Paulina Gonzalez-Latapi, Caroline Gochanour, Seung Ho Choi, Hyunkeun Cho, Chelsea Caspell-Garcia, Christopher Coffey, Michael Brumm, David Erick Lafontant, Yuge Xiao, Thomas Tropea, …
Annals of clinical and translational neurology
03/10/2026
DOI: 10.1002/acn3.70323
PMID: 41808287
url
https://doi.org/10.1002/acn3.70323View
Published (Version of record) Open Access

Abstract

Objective To provide a comprehensive description of disease progression in synuclein seeding assay (SAA) positive sporadic Parkinson Disease participants, using Neuronal Synuclein Disease integrated biological and functional impairment staging framework.
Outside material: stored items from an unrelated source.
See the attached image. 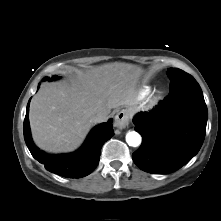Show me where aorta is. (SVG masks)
Returning <instances> with one entry per match:
<instances>
[{
    "label": "aorta",
    "instance_id": "762f6f07",
    "mask_svg": "<svg viewBox=\"0 0 221 221\" xmlns=\"http://www.w3.org/2000/svg\"><path fill=\"white\" fill-rule=\"evenodd\" d=\"M142 138L139 133L135 131H129L126 134V142L129 146L137 147L141 144Z\"/></svg>",
    "mask_w": 221,
    "mask_h": 221
}]
</instances>
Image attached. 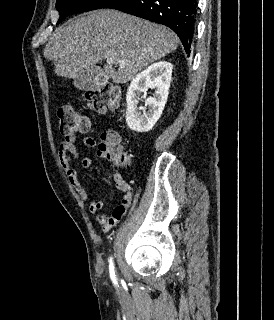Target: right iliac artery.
I'll return each instance as SVG.
<instances>
[{"instance_id": "1", "label": "right iliac artery", "mask_w": 274, "mask_h": 320, "mask_svg": "<svg viewBox=\"0 0 274 320\" xmlns=\"http://www.w3.org/2000/svg\"><path fill=\"white\" fill-rule=\"evenodd\" d=\"M109 272H110V277H111V279H112L114 282H116L115 270H114V263H113L112 257L110 258V261H109Z\"/></svg>"}]
</instances>
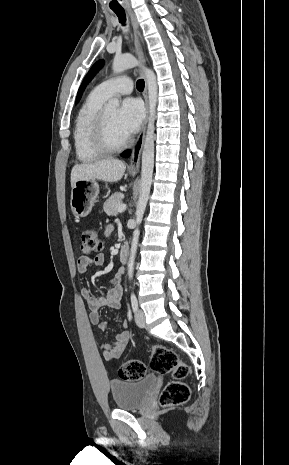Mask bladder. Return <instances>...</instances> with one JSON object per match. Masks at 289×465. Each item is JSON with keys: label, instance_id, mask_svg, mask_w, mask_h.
<instances>
[{"label": "bladder", "instance_id": "31cf9c89", "mask_svg": "<svg viewBox=\"0 0 289 465\" xmlns=\"http://www.w3.org/2000/svg\"><path fill=\"white\" fill-rule=\"evenodd\" d=\"M157 384V377L149 375L139 381L110 382V391L116 408L136 410L143 407Z\"/></svg>", "mask_w": 289, "mask_h": 465}]
</instances>
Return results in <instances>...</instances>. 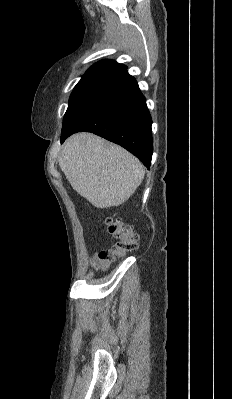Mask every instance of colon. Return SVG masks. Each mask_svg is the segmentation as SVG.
<instances>
[{"label":"colon","mask_w":232,"mask_h":399,"mask_svg":"<svg viewBox=\"0 0 232 399\" xmlns=\"http://www.w3.org/2000/svg\"><path fill=\"white\" fill-rule=\"evenodd\" d=\"M98 222L106 224L108 234H112V250L104 249L96 253V264H101L102 270L106 269V262L113 261L117 253L125 256L129 252H137V232L131 230L130 223L121 222V218L117 217L114 225L113 218L107 220L102 206L98 207Z\"/></svg>","instance_id":"colon-1"}]
</instances>
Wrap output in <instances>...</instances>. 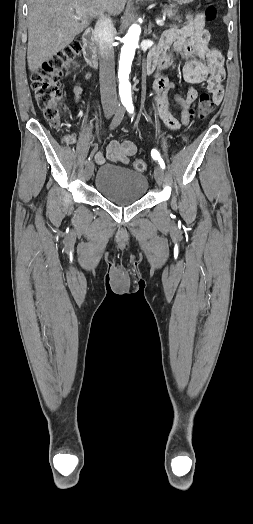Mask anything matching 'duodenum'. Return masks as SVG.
Masks as SVG:
<instances>
[{
	"label": "duodenum",
	"mask_w": 253,
	"mask_h": 524,
	"mask_svg": "<svg viewBox=\"0 0 253 524\" xmlns=\"http://www.w3.org/2000/svg\"><path fill=\"white\" fill-rule=\"evenodd\" d=\"M93 36L94 31L92 28H88L84 31L82 36V42H83V53L84 57L86 59V62L88 65H90L93 68L98 67V56H97V50L93 42ZM153 66L150 64H146L144 71L146 73L153 72Z\"/></svg>",
	"instance_id": "410a0bca"
}]
</instances>
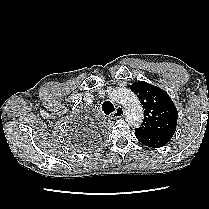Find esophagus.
<instances>
[{"label": "esophagus", "instance_id": "1", "mask_svg": "<svg viewBox=\"0 0 209 209\" xmlns=\"http://www.w3.org/2000/svg\"><path fill=\"white\" fill-rule=\"evenodd\" d=\"M124 116V109L122 106H117L116 110L112 113L111 118H120Z\"/></svg>", "mask_w": 209, "mask_h": 209}]
</instances>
Methods We analyzed 5-year longitudinal data from 345 participants recruited in the Parkinson's Progression Markers Initiative with the diagnosis of early (less than 2 years of clinical diagnosis at baseline and untreated) sporadic Parkinson's Disease, who were synuclein seeding assay positive. We assessed 5-year progression in a spectrum of clinical and biomarker measures. We used Cox proportional hazards models to assess the association between baseline stage and time to survival, postural instability, cognitive impairment, and other meaningful milestones. Biomarker analysis included dopamine transporter binding measures, CSF-SAA, amyloid-beta, phosphorylated tau and total tau, as well as serum urate, and neurofilament light chain. Results At baseline there was clear separation of participants by Neuronal Synuclein Disease Stages (23% Stage 2b, 67% Stage 3, 10% Stage 4). Participants in stage 4 at baseline had a significantly higher rate of reaching disability, postural instability, cognitive decline, and the autonomic dysfunction milestones. There was a stage-dependent increase in dopamine deficit at baseline. There was no difference in fluid biomarkers between the stages at baseline and longitudinally. Interpretation This study highlights the heterogeneity in the early Parkinson's Disease population defined by clinical diagnostic criteria and underscores the importance of shifting from clinical to biologically and functional impairment defined inclusion criteria for clinical trials. Biological drivers of stage heterogeneity must be further explored.